Information
▼
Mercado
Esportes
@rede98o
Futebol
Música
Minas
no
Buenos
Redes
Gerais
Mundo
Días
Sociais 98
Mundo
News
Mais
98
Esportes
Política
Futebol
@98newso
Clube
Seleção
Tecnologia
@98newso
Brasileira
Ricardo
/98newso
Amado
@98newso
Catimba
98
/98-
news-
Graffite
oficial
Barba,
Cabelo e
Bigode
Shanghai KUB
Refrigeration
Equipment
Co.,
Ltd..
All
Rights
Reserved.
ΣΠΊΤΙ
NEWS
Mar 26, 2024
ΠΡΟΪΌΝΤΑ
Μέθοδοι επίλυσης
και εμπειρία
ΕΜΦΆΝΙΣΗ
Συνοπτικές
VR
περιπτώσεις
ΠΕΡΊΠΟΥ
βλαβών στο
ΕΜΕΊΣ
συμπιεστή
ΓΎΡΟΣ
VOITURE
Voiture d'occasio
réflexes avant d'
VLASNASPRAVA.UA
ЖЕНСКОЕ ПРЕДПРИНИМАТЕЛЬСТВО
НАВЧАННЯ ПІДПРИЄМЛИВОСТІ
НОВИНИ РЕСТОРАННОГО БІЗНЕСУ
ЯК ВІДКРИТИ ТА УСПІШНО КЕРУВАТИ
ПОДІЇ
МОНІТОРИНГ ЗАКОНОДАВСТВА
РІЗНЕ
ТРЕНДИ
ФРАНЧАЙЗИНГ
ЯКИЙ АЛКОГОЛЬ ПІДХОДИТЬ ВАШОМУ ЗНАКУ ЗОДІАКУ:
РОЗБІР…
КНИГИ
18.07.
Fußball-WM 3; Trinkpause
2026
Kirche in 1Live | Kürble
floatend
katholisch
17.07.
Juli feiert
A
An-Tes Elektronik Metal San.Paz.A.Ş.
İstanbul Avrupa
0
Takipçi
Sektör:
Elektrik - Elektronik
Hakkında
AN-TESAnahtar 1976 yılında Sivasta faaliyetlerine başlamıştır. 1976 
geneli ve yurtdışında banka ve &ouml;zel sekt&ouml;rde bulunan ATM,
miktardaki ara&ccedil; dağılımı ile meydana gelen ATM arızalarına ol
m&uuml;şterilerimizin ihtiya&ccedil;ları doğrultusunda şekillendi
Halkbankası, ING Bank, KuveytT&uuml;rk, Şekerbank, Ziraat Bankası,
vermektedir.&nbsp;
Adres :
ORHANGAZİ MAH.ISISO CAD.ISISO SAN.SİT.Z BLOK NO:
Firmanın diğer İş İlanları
▲
Exercise description
Find each line above that contains "ccedil", and copy those lines.

Expected answer
miktardaki ara&ccedil; dağılımı ile meydana gelen ATM arızalarına ol
m&uuml;şterilerimizin ihtiya&ccedil;ları doğrultusunda şekillendi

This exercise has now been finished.